WHY I’M NOT A CATHOLIC — Globe and Mail — July 20, 2002

Wandering around India in the early 1970s, I was amused rather than swayed by the gurus who were attracting hordes of Western seekers by means of abstract philosophies, physical distortions, magic tricks, sexual licence, or ganja. But then I happened upon S. N. Goenka. Clean-cut, clean-shaven, clean-living, he certainly didn’t look or act like any other baba. In fact, he had been a prominent businessman and a leader of the traditional Hindu community in Rangoon before he discovered the ancient technique he now taught. It cured him of severe migraines — something none of the medical specialists he had consulted in Switzerland or the United States were able to do — and in 1969 he decided to dedicate the rest of his life to teaching it beyond the borders of Burma, where it had been passed down like a closely guarded secret for more than 2,500 years.
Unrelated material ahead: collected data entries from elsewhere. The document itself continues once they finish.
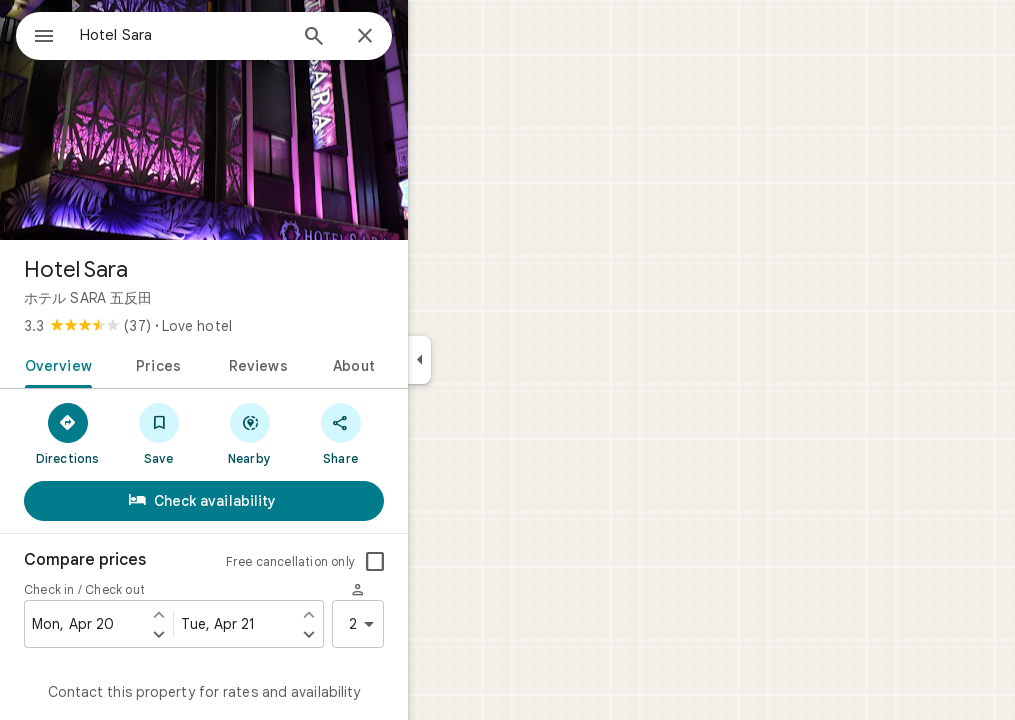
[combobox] (235, 35)
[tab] (126, 364)
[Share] (412, 433)
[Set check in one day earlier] (231, 614)
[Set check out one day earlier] (381, 614)
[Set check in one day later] (231, 634)
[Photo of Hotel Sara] (276, 120)
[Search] (386, 38)
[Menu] (36, 34)
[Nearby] (321, 433)
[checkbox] (447, 562)
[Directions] (139, 433)
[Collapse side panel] (491, 360)
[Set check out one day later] (381, 634)
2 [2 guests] (437, 624)
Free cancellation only (362, 561)
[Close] (437, 37)
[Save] (230, 433)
Step by step, for ten days, he taught me how to meditate, and

every evening he gave a lecture on why it worked. There was nothing complicated or occult about it: no doctrinal texts to study or esoteric languages to learn, no mantras or visualizations, no prayers or prostrations, no icons or joss sticks. God and the afterlife weren’t denied so much as set aside, as were reincarnation and nirvana too, and nothing was to be accepted until it had been experienced. Ethical behaviour wasn’t a matter of Mr. Goenka’s laying down the law with promises of heaven or threats of hell; it was reduced to the fact that hurting others by word, thought, or action inevitably boomerangs back upon oneself as some form of misery. Most of all, I responded to the logic that no god, priest, swami, or saint — least of all, Mr. Goenka himself — could redeem me from the consequences of my own deeds.